__TASK GOAL__:
An exact reproduction of the records is required, with all pictures omitted.

(Dataset entries)
+++
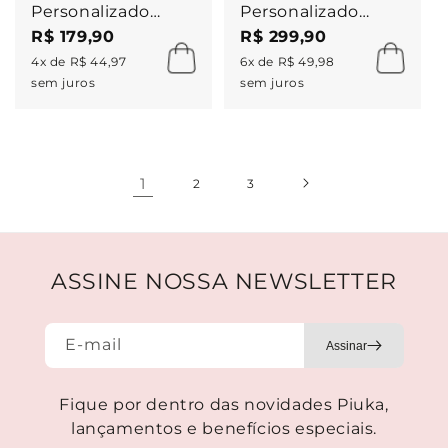
Personalizado
Personalizado
Nome Ponto de
Inicial Riviera
R$ 179,90
R$ 299,90
Luz Zircônia a Ouro
Folheado a Ouro
4x de R$ 44,97
6x de R$ 49,98
18k
18k
sem juros
sem juros
1
2
3
ASSINE NOSSA NEWSLETTER
E-mail
Fique por dentro das novidades Piuka,
lançamentos e benefícios especiais.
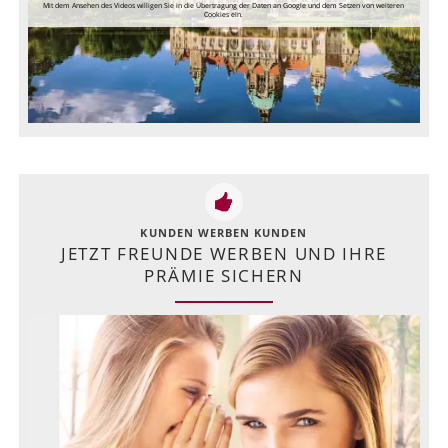
Mit dem Ansehen des Videos willigen Sie in die Übertragung der Daten an Google und dem Setzen von weiteren
Cookies ein.
KUNDEN WERBEN KUNDEN
JETZT FREUNDE WERBEN UND IHRE
PRÄMIE SICHERN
+++
__ANSWER TO THE PROBLEM__:
Personalizado
Personalizado
Nome Ponto de
Inicial Riviera
R$ 179,90
R$ 299,90
Luz Zircônia a Ouro
Folheado a Ouro
4x de R$ 44,97
6x de R$ 49,98
18k
18k
sem juros
sem juros
1
2
3
ASSINE NOSSA NEWSLETTER
E-mail
Fique por dentro das novidades Piuka,
lançamentos e benefícios especiais.
Mit dem Ansehen des Videos willigen Sie in die Übertragung der Daten an Google und dem Setzen von weiteren
Cookies ein.
KUNDEN WERBEN KUNDEN
JETZT FREUNDE WERBEN UND IHRE
PRÄMIE SICHERN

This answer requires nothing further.